Ten years ago, Sneddon tried to build a child-molestation case against Jackson. But it fell apart when the singer's accuser reportedly accepted a multimillion-dollar civil settlement and refused to testify in any criminal case.

The referee is Melville, 63, a veteran of the bench who has refused to tolerate tardiness or even, in one case, a bathroom break for the defendant. At the final pretrial hearing Friday, Melville made it clear that a gag order stands and he won't abide lawyers attacking each other.

As jury selection neared, competition for a scoop undermined Melville's efforts. The 1,900-page transcript of the case prosecutors presented to the grand jury that indicted Jackson was leaked this month to Thesmokinggun.com and ABC News.

Among other things, the transcript included the accuser's testimony that Jackson closed his eyes tightly while molesting him on a bed, and that the pop star ignored the child's warnings that he shouldn't drink alcohol because of his medical condition.

More than 1,000 applications for media access to the courthouse complex have been submitted, some of them from as far away as Japan, Australia, the United Kingdom, Switzerland, Germany, Canada and Mexico.

Jackson's family members were expected to attend much of the trial, although the judge said he would not permit them in the courtroom when it is packed with prospective jurors.

After three days of preliminaries, lawyers will be given time to study prospective jurors' written answers and return to court next week to excuse those who have strong views that clearly exclude them from service. The lawyers will then begin questioning in depth those still in the jury pool.

The challenge facing the court is not to find jurors ignorant of the case but to find those who say they can put aside everything they have heard and look at the evidence as if they had heard nothing.

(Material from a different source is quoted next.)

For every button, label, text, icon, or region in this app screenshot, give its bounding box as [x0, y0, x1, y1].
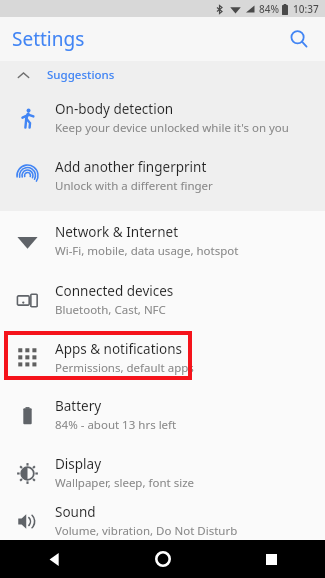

"This is an extremely high profile case locally, nationally and internationally," Jackson's lawyer, Thomas Mesereau Jr. (search), said in a recent motion. "The publicity is so widespread that there is no jurisdiction in the state or perhaps in this country that would afford Mr. Jackson a trial in front of jurors who have not been influenced by the publicity."

Criminal defense attorney David Wohl told FOX News the defense is hoping for "a clone of the O.J. [Simpson] jury."

"They want conspiracy theorists. They want cop haters. They want people who in no way, sense, shape or form are going to buy into the fact that Michael Jackson could conceivably be guilty in this case. So it's going to be tough up here. This is a very conservative part of Santa Barbara county," he said.

Richard Gabriel, former jury consultant on the Simpson case and past president of the American Society of Trial Consultants, told FOX News the perfect juror [for the defense] is somebody who has "very open, liberal views on affection and contact and has basically a trusting world view."

The jurors would "say that there are people that are good in this world, that Michael Jackson is good. I think they are looking for people also who can be incredibly suspicious of the police, [and] prosecutorial and even parental motives in pressing forward with this case," he said.

Gabriel added that the case comes down to the question: "Jackson, perennial child or pedophile?"

"The core issue really is does he have some sort of malevolent intent, both with fondling this child? Does he have a pattern of predatory behavior? As such, the jury selection is really going to focus on people's fundamental attitudes toward affection, toward pornography and whether that equates to pedophilia, and whether there's sort of the intent on his part to do this and then cover it up," he said.

The Associated Press contributed to this report.